Benschop, in my view, is a reliable and trustworthy activist because his suffering informs his passion. Having lost five years of his liberty, which destroyed his family, he is committed to change. We can hardly say the same for many around us who proclaim they are fighting for our rights.
Like Hughes and Benchop, readers will scream that I am subjective in the selection of Glenn Lall, the owner of this newspaper. My choice of Lall has absolutely nothing to do with my connection with this newspaper. The fact is Lall has made the Kaieteur News into a fantastic guardian of the right of the citizenry to have the news brought to them as it happened, when it happened even if the discoveries involved the exposing of the most powerful people in the land.
From a humble beginning with a limited objective, as owner of the company, Lall has turned the Kaieteur News into one of this country’s most admired media houses in its history from colonial times to the present.

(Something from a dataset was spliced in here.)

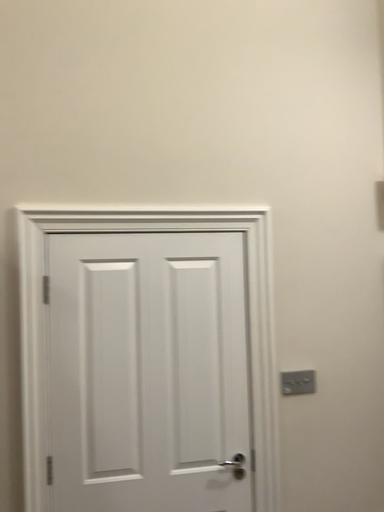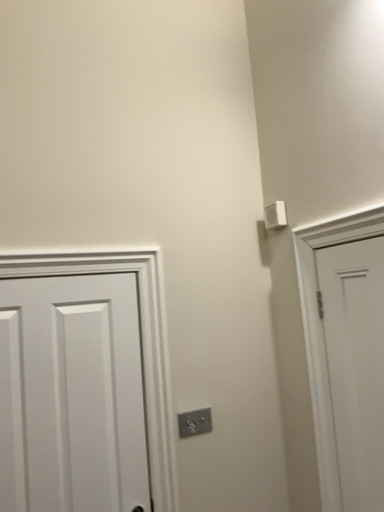 Question: Which way did the camera rotate in the video?

Choices:
 (A) rotated right
 (B) rotated left

Answer: (A)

Whatever we know of the insanities and morbidities that dominate the corridors, the Kaieteur News has brought it to us.
I would be ungrateful if I didn’t mention my friend Khemraj Ramjattan. He has been there for me over the years and this year is no different. He came to the rescue again when the President sued me and has given me the solemn promise that he will fight the case right up to the Caribbean Court of Justice.

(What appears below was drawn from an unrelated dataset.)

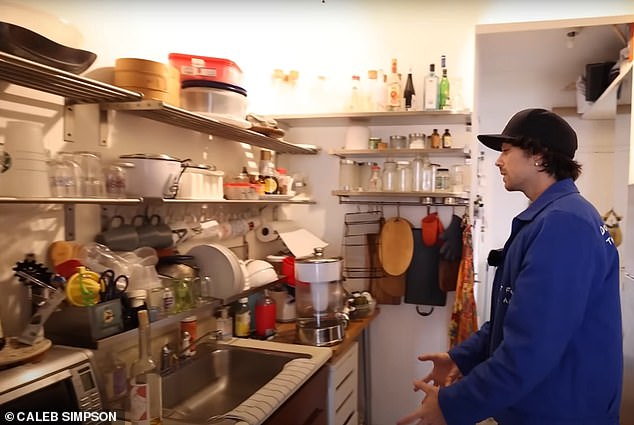 Locate an element on the screen. sink is located at coordinates (212, 386).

It is my hope that the AFC wins the elections this year and invite other parties to participate in shared governance. Two other fine Guyanese citizens had my respect for 2010.
The first one is Christopher Ram. Mr. Ram has emerged as a towering figure in the anti-dictatorship landscape of this country. A brave soul, he is an asset to the opposition parties in the general elections and my wish is that he participates.
Finally, Chief Justice Ian Chang has rekindled hope in the judiciary. The Chief Justice comes across as a person who will not allow the tentacles of the state to strangulate the rule of law.
If the state is right, he will rule in its favour. If it is wrong, he will give justice to the citizenry.